A la altura de Calais les estaban esperando los holandeses con una inmensa flota que habían dividido en dos grandes cuerpos, sumaban noventa galeones pesados y veinte brulotes incendiarios.

Durante tres intensos días de septiembre se combatiría en el mar sin apenas descanso, persiguiéndose con saña unos a los otros, atacando los holandeses y defendiéndose los españoles como gatos panza arriba. Tras los tres días no quedaba otra opción que la de refugiarse en el puerto amigo -en aquel momento, lo era- de Las Dunas, en la costa inglesa, para reparar las averías y evaluar los daños y las opciones que se tenían. Aunque, la única opción posible estando Antonio de Oquendo al mando, era la salida al mar, el cumplimiento de la misión o la muerte en el intento.
Así que, reparadas averías y contada la pólvora, se sale, a despecho del bloqueo holandés y de su superioridad numérica. ¡Con dos cojones!

Los españoles consiguen burlar el bloqueo se y entregar en los puertos amigos los caudales y los refuerzos.
Se habían perdido en la pelea cuarenta y pico barcos. El galeón “Santiago” había sido acosado y perseguido por toda la flota holandesa, pero ninguno había podido atraparlo, muy al contrario, el “Santiago”, con Oquendo en el alcázar, había echado a pique o dejado maltrecho, a todo barco holandés que se le había acercado demasiado.
Cuando el "Santiago" consiga llegar a puerto amigo, se podrán contar en sus tablazones mil setecientos impactos de cañón de todos los calibres. Mil setecientos cebolletazos, pardiez…
Por eso el Almirante holandés, cuando le preguntaron la razón por la que no se había podido capturar al barco español, sencillamente contestaba:


- “La Capitana Real de España, con Don Antonio de Oquendo al mando, resulta invencible”

Ahí queda eso…

Sin embargo Antonio cuando llega a las costas españolas tiene la salud muy quebrada, aquejado de fiebres que se lo llevan poco a poco mientras empapa trapos y más trapos de sudor. Cuando costea cerca de su Pasajes natal, algunos oficiales viendo su grave estado le ruegan que entre en puerto y que se vaya a su hogar, que estaba allí mismo, a dos pasos.
Pero él se niega en redondo. Su misión era llevar el barco hasta La Coruña y hasta allí lo llevaría. Corría el año mil seiscientos cuarenta.

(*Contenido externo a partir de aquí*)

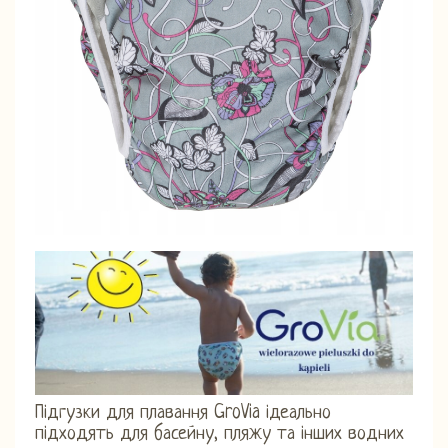
Підгузки для плавання GroVia ідеально
підходять для басейну, пляжу та інших водних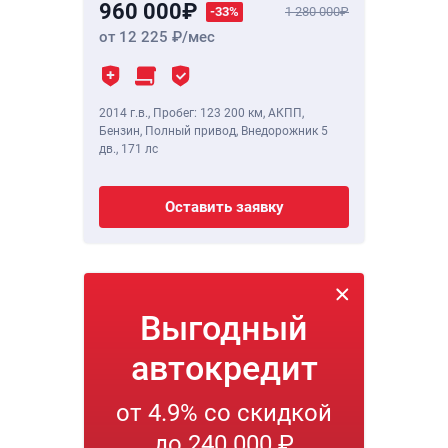
960 000
-33%
1 280 000
от 12 225
/мес
2014 г.в.
,
Пробег: 123 200 км
, АКПП,
Бензин, Полный привод, Внедорожник 5
дв.,
171 лс
Оставить заявку
Выгодный
автокредит
от 4.9% со скидкой
до 240 000 ₽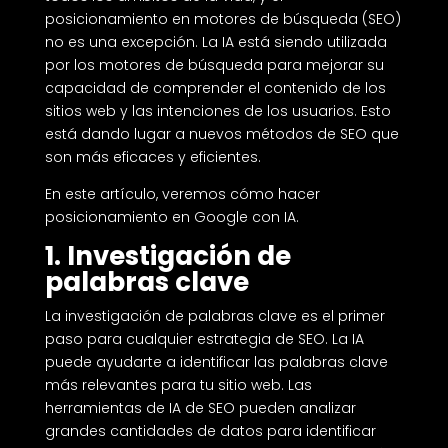
posicionamiento en motores de búsqueda (SEO)
no es una excepción. La IA está siendo utilizada
por los motores de búsqueda para mejorar su
capacidad de comprender el contenido de los
sitios web y las intenciones de los usuarios. Esto
está dando lugar a nuevos métodos de SEO que
son más eficaces y eficientes.
En este artículo, veremos cómo hacer
posicionamiento en Google con IA.
1. Investigación de
palabras clave
La investigación de palabras clave es el primer
paso para cualquier estrategia de SEO. La IA
puede ayudarte a identificar las palabras clave
más relevantes para tu sitio web. Las
herramientas de IA de SEO pueden analizar
grandes cantidades de datos para identificar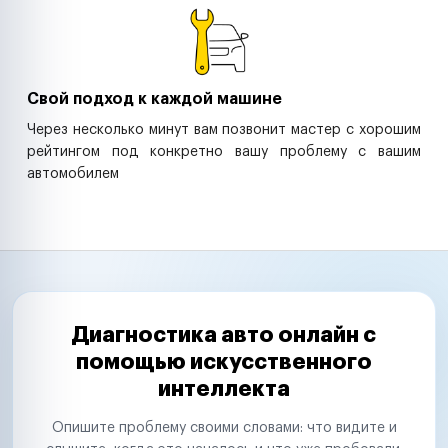
Свой подход к каждой машине
Через несколько минут вам позвонит мастер с хорошим
рейтингом под конкретно вашу проблему с вашим
автомобилем
Диагностика авто онлайн с
помощью искусственного
интеллекта
Опишите проблему своими словами: что видите и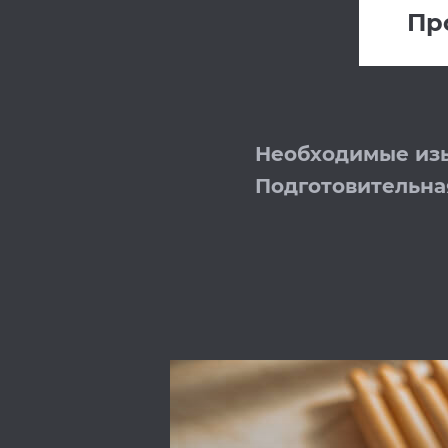
Пр
Необходимые из
Подготовительна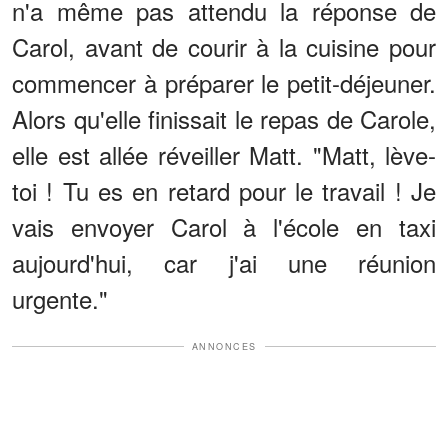
n'a même pas attendu la réponse de
Carol, avant de courir à la cuisine pour
commencer à préparer le petit-déjeuner.
Alors qu'elle finissait le repas de Carole,
elle est allée réveiller Matt. "Matt, lève-
toi ! Tu es en retard pour le travail ! Je
vais envoyer Carol à l'école en taxi
aujourd'hui, car j'ai une réunion
urgente."
ANNONCES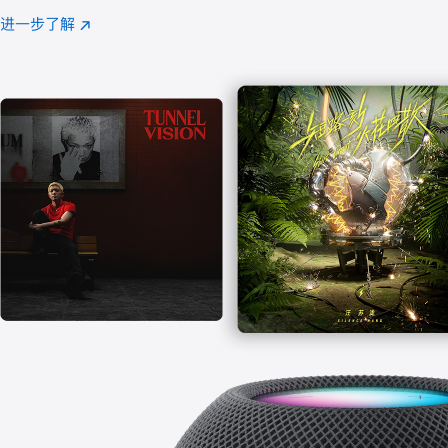
注
进一步了解
Apple
(在
Music
新
窗
口
中
打
开)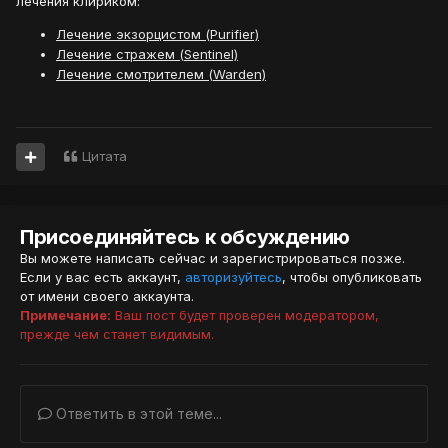
лечения клириком:
Лечение экзорцистом (Purifier)
Лечение стражем (Sentinel)
Лечение смотрителем (Warden)
Цитата
Присоединяйтесь к обсуждению
Вы можете написать сейчас и зарегистрироваться позже.
Если у вас есть аккаунт,
авторизуйтесь
, чтобы опубликовать
от имени своего аккаунта.
Примечание:
Ваш пост будет проверен модератором,
прежде чем станет видимым.
Ответить в этой теме...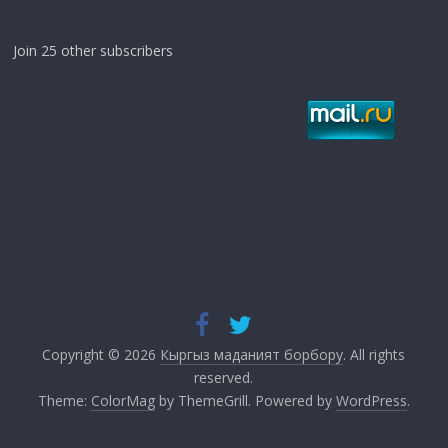
Join 25 other subscribers
Copyright © 2026
Кыргыз маданият борбору
. All rights
reserved.
Theme:
ColorMag
by ThemeGrill. Powered by
WordPress
.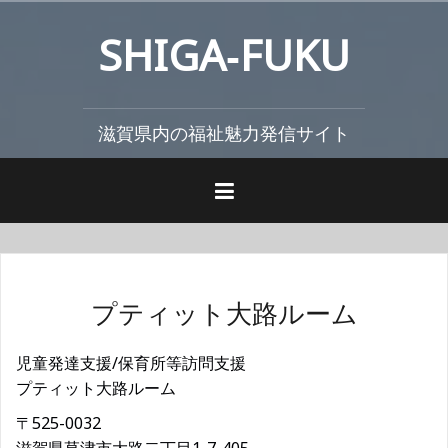
コ
SHIGA‐FUKU
ン
テ
ン
ツ
滋賀県内の福祉魅力発信サイト
へ
ス
キ
ッ
プ
プティット大路ルーム
児童発達支援/保育所等訪問支援
プティット大路ルーム
〒525-0032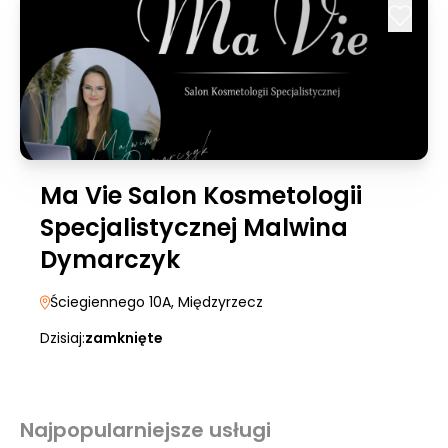
Ma Vie Salon Kosmetologii
Specjalistycznej Malwina
Dymarczyk
Ściegiennego 10A
, Międzyrzecz
Dzisiaj:
zamknięte
Najpopularniejsze usługi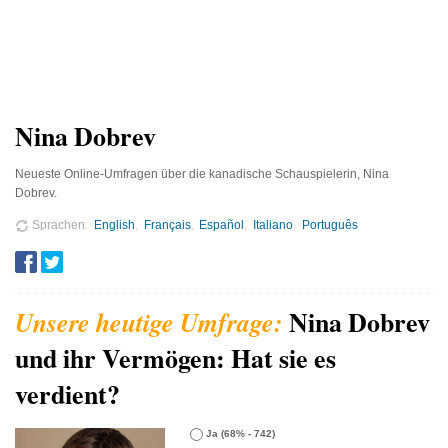
Nina Dobrev
Neueste Online-Umfragen über die kanadische Schauspielerin, Nina
Dobrev.
Sprachen
English
Français
Español
Italiano
Português
Nina Dobrev
und ihr Vermögen: Hat sie es
verdient?
Ja
(68% - 742)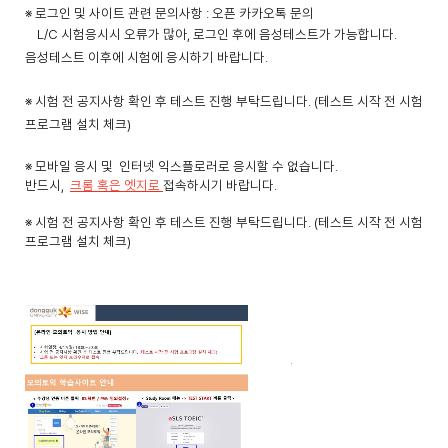
※ 로그인 및 사이트 관련 문의사항 : 오픈 카카오톡 문의
L/C 시험응시시 오류가 많아, 로그인 후에 음성테스트가 가능합니다.
음성테스트 이후에 시험에 응시하기 바랍니다.
※ 시험 전 공지사항 확인 후 테스트 진행 부탁드립니다. (테스트 시작 전 시험
프로그램 설치 체크)
※ 모바일 응시 및
인터넷 익스플로러
로 응시할 수 없습니다.
반드시,
크롬 혹은 엣지로
접속하시기 바랍니다.
※ 시험 전 공지사항 확인 후 테스트 진행 부탁드립니다. (테스트 시작 전 시험
프로그램 설치 체크)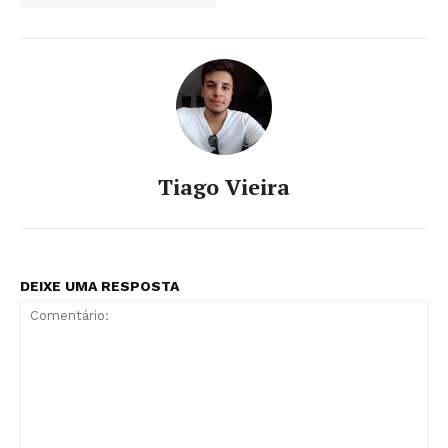
Tiago Vieira
DEIXE UMA RESPOSTA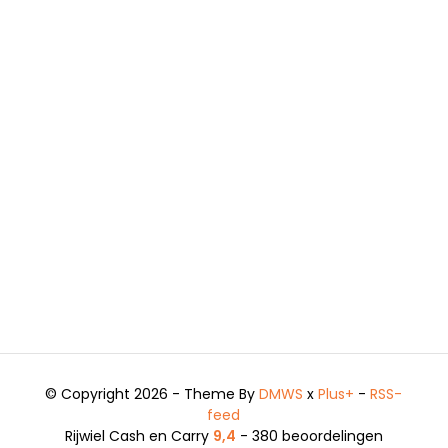
© Copyright 2026 - Theme By
DMWS
x
Plus+
-
RSS-
feed
Rijwiel Cash en Carry
9,4
- 380 beoordelingen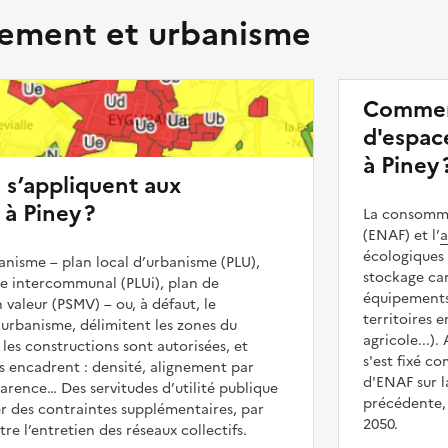
ment et urbanisme
Commen
d'espace
à Piney 
s s’appliquent aux
 à Piney ?
La consommat
(ENAF) et l’
a
écologiques 
nisme – plan local d’urbanisme (PLU),
stockage car
me intercommunal (PLUi), plan de
équipements 
 valeur (PSMV) – ou, à défaut, le
territoires 
urbanisme, délimitent les zones du
agricole...).
 les constructions sont autorisées, et
s'est fixé c
les encadrent : densité, alignement par
d'ENAF sur l
parence… Des servitudes d’utilité publique
précédente, 
r des contraintes supplémentaires, par
2050.
e l’entretien des réseaux collectifs.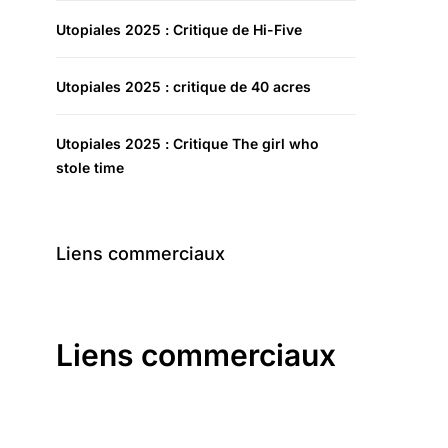
Utopiales 2025 : Critique de Hi-Five
Utopiales 2025 : critique de 40 acres
Utopiales 2025 : Critique The girl who
stole time
Liens commerciaux
Liens commerciaux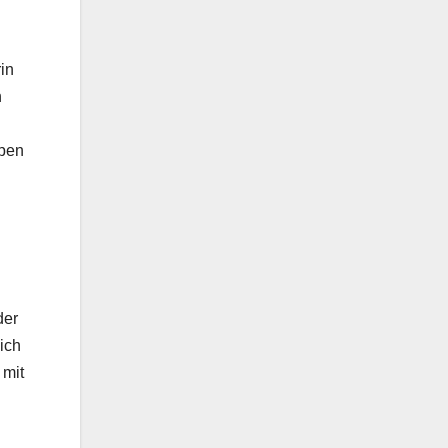
in
h
ppen
der
ich
 mit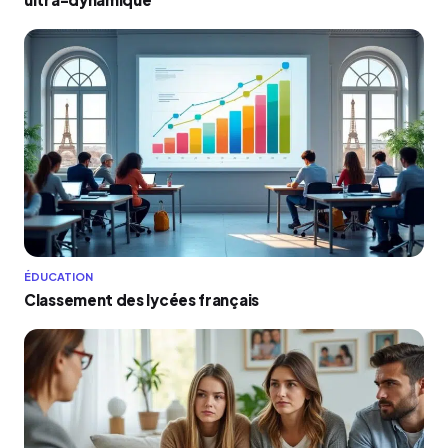
ÉDUCATION
Classement des lycées français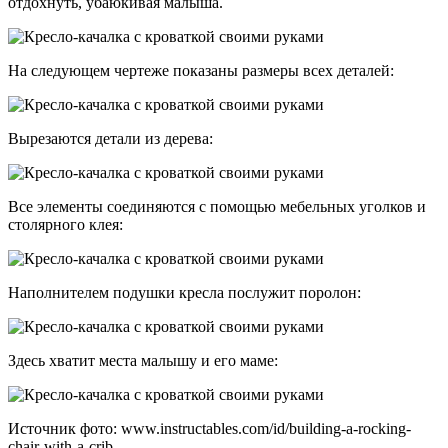
отдохнуть, убаюкивая малыша.
На следующем чертеже показаны размеры всех деталей:
Вырезаются детали из дерева:
Все элементы соединяются с помощью мебельных уголков и
столярного клея:
Наполнителем подушки кресла послужит поролон:
Здесь хватит места малышу и его маме:
Источник фото: www.instructables.com/id/building-a-rocking-
chair-with-a-crib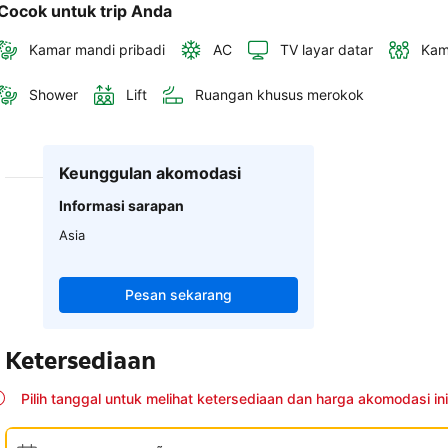
Cocok untuk trip Anda
Kamar mandi pribadi
AC
TV layar datar
Kam
Shower
Lift
Ruangan khusus merokok
Keunggulan akomodasi
Informasi sarapan
Asia
Pesan sekarang
Ketersediaan
Pilih tanggal untuk melihat ketersediaan dan harga akomodasi ini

Postrado en la cama y con la Parca a su lado esperando para llevárselo, Antonio de Oquendo escucha unos cañonazos.
Son las salvas disparadas en honor a la procesión del Corpus, el valiente marino, pese a la debilidad y la postración, se yergue sobre las sábanas empapadas empujado por su heroico resorte:
- ¿Enemigos...?- pregunta inquieto al oír los cañonazos- ¡dejadme ir a la capitana para que defienda la armada…!

Tenía sesenta y tres gloriosos años. 
Don Antonio de Oquendo y Zandategui se llamaba. 

Y yo, ¡pardiez!, jamás me había sentido tan orgulloso de mi nombre y de poder decir que tengo, un tocayo de Pasajes.